= Thomas P. Doyle =

American Dominican priest

Thomas Patrick Doyle, OP (born 1944) is an American Dominican priest and canon lawyer.

==Biography==
Doyle attended the Aquinas Institute of Philosophy, the University of Wisconsin, Aquinas Institute of Theology, the Catholic University of America, and the University of Ottawa. He holds a Pontifical Licentiate in Canon Law from St. Paul University, and a Pontifical Doctorate in Canon Law from Catholic University of America. He also served as an officer in the United States Air Force from 1986 to 2004.

Doyle has taught at several universities and seminaries, including Catholic Theological Union, Catholic University of America, and the Midwestern Tribunal Institute of Mundelein Seminary. Doyle also held several positions in Catholic dioceses. He served as a Tribunal Judge for the Archdiocese of Chicago, Diocese of Scranton, the Diocese of Pensacola/Tallahassee, the Archdiocese of Military Services, and the Diocese of Lafayette in Indiana. He served as the Advocate and Defender of the Bond for the Archdiocese of Chicago.

In 1981-1986, Doyle worked in the apostolic nunciature in Washington, D.C., where he prepared files and responded to letters received by the nuncio.

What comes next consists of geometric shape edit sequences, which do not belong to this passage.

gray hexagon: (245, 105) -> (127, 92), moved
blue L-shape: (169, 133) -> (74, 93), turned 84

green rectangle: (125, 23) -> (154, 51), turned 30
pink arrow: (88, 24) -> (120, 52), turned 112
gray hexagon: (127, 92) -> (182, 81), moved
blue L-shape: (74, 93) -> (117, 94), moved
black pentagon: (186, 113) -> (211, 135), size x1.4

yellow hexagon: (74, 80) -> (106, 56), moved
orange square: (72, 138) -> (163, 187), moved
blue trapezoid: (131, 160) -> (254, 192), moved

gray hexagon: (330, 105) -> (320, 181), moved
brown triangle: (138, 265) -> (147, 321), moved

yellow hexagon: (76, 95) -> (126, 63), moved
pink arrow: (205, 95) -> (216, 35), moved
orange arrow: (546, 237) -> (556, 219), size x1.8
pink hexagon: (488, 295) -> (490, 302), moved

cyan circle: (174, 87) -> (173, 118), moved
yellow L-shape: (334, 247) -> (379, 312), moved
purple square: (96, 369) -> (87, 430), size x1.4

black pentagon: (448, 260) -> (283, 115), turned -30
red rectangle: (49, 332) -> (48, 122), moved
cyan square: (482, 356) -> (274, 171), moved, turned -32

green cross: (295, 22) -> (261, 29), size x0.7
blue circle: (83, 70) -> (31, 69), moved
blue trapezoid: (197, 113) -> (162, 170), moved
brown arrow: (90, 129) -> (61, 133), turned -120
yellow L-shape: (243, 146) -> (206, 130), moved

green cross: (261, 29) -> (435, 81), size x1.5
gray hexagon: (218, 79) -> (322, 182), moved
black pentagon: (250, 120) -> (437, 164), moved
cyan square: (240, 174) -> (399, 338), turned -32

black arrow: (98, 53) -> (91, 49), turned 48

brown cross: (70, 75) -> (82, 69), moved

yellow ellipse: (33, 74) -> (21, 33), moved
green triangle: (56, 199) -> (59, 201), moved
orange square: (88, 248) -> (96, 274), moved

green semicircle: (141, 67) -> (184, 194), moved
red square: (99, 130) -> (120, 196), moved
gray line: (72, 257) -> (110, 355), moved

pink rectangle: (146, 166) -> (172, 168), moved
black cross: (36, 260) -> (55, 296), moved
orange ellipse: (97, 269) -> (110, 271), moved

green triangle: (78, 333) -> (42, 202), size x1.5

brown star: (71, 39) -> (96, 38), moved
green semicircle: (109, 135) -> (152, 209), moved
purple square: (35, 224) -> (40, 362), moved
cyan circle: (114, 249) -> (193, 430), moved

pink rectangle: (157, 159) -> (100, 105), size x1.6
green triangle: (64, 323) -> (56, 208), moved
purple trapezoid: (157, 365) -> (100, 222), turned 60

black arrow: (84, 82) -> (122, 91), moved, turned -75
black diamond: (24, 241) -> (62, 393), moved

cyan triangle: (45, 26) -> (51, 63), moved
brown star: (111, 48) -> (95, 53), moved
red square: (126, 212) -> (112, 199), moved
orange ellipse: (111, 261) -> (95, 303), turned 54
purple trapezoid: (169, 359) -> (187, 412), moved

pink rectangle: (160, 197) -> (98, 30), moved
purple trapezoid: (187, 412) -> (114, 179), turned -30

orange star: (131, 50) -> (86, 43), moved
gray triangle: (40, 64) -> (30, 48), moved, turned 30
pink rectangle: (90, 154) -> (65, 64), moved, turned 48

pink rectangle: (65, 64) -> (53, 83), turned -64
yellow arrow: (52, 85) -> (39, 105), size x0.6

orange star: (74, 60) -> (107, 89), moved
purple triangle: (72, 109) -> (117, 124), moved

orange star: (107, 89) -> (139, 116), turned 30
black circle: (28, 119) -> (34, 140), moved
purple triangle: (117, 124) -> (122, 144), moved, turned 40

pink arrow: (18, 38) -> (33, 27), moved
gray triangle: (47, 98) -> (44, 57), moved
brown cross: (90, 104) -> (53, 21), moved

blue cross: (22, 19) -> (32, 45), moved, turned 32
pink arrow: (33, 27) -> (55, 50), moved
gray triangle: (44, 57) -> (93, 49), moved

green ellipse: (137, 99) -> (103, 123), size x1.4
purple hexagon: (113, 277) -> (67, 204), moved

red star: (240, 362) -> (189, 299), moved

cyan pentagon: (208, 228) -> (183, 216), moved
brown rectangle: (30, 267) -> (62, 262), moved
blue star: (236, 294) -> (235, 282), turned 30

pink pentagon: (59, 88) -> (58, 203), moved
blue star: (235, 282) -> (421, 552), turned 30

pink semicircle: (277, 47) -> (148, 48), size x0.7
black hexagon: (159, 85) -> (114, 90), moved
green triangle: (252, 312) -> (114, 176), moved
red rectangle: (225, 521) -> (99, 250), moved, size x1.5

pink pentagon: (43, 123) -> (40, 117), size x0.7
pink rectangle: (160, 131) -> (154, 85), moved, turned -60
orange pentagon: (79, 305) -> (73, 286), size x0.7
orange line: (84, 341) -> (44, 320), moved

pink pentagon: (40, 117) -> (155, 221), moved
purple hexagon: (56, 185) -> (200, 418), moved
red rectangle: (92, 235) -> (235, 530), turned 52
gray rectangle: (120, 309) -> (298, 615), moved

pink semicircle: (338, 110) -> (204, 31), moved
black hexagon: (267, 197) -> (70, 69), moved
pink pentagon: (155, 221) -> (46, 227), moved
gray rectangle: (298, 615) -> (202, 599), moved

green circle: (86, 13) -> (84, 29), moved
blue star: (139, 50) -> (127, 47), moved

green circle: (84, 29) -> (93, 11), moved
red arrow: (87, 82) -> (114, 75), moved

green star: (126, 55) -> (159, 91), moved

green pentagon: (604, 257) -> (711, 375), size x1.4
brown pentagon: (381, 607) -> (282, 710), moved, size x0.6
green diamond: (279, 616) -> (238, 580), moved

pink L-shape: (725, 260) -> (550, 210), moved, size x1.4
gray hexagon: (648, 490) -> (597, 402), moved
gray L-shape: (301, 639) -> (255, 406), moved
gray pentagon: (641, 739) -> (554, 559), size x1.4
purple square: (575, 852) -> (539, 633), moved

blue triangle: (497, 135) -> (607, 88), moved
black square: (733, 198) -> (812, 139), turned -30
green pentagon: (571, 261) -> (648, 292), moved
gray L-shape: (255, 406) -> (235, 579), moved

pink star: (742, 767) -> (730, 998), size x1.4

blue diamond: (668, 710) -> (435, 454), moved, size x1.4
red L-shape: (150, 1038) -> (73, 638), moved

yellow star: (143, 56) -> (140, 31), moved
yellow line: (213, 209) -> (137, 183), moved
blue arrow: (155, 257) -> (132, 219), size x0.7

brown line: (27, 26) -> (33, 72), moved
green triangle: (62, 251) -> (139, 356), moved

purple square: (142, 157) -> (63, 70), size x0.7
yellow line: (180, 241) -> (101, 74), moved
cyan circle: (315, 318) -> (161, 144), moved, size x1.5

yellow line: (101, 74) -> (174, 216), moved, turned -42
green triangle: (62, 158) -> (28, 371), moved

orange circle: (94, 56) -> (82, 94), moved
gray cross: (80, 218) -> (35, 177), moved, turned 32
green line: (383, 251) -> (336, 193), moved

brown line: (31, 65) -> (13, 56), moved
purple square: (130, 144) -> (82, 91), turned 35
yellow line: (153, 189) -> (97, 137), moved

Doyle was one of the first people in the Catholic Church to bring attention to sexual abuse by clergy. In 1985, along with fellow priest and doctor Michael Peterson and the lawyer Ray Mouton, Doyle authored a report on medical and legal issues raised by pedophilia in the priesthood, and warned of heavy legal and financial consequences if the hierarchy did not act

Doyle is a columnist for the National Catholic Reporter. His work with clergy abuse survivors has been featured in the documentaries Holy Water-Gate: Abuse Cover-up in the Catholic Church, Deliver Us From Evil, Alex Gibney's Mea Maxima Culpa: Silence in the House of God, in Robert Kaiser's book Whistle: Fr. Doyle's Steadfast Witness for Victims of Clerical Abuse, and on PBS's show Frontline episode Secrets of the Vatican.